_Assignment_: Below are records; reproduce exactly the lines from the one that has "Koniec bloga (*)" through the one that has "2007) osiągnąłem kres…", ends included, and nothing more.

_Record set_:
Segment Open
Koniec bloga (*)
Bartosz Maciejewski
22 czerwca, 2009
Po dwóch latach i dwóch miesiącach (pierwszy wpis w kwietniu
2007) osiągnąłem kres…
Segment Closed
Segment Open
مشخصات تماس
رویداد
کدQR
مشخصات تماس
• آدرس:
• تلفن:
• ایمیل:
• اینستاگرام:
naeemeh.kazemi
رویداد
Segment Closed
_Output for this task_:
Koniec bloga (*)
Bartosz Maciejewski
22 czerwca, 2009
Po dwóch latach i dwóch miesiącach (pierwszy wpis w kwietniu
2007) osiągnąłem kres…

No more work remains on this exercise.